Felix Sommers se aclaró la garganta.
—¿Cuánto costará, aproximadamente, un edificio así?
—Naturalmente, tendremos que trabajar dentro de los límites de la suma de que se disponga —repuso el arquitecto, encogiéndose de hombros.
—Tendrá que ser recolectada en su mayor parte —dijo Michael—. Ya ha visto usted nuestras condiciones y detalles. Contemple la clase de templo que usted quiere crear. Con economía. Pero algo que sea arte, un bello santuario para la adoración de Dios, como la catedral de Nervi. ¿Cuánto se necesita para un lugar así?
Paolo Di Napoli sonrió.
—Rabbi Kind, está usted hablando de medio millón de dólares.

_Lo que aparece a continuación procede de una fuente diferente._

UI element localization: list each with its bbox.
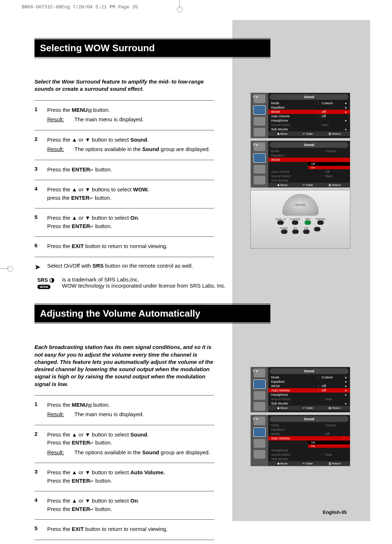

Varias semanas después, un amplio y elegante letrero de caracteres azules era plantado en el solar del templo Emeth:
VAMOS A PONERNOS A LA OBRA, Nehemías 2, 20.
Junto a él se pintó un termómetro negro de tres metros y medio de altura, con divisiones de miles de dólares en vez de grados de temperatura.
En lo alto del termómetro, junto a las palabras «lo que necesitamos», figuraba la cifra 450.000. La línea roja estaba en la parte baja a sólo cuarenta y cinco o cincuenta mil dólares.
Desgraciadamente, su vista deprimía a Michael, puesto que le hacía pensar en el termómetro que el doctor Reisman había dado a Leslie y que ella se metía ahora en la boca todas las noches al acostarse.
Recostada contra la almohada, con la lámpara de la mesilla de noche encendida y un libro abierto sobre el regazo, el termómetro colgaba de sus labios como una barra de caramelo. Mientras él yacía a su lado esperando el veredicto que decidiría cómo había de pasar el cuarto de hora siguiente.
Treinta y seis con seis, o más, y podía dormirse. De treinta y cinco y medio a treinta y seis con seis, significaba que durante las doce horas siguientes estaba a la vista su objetivo, y él tendría que aprovechar virilmente la ocasión.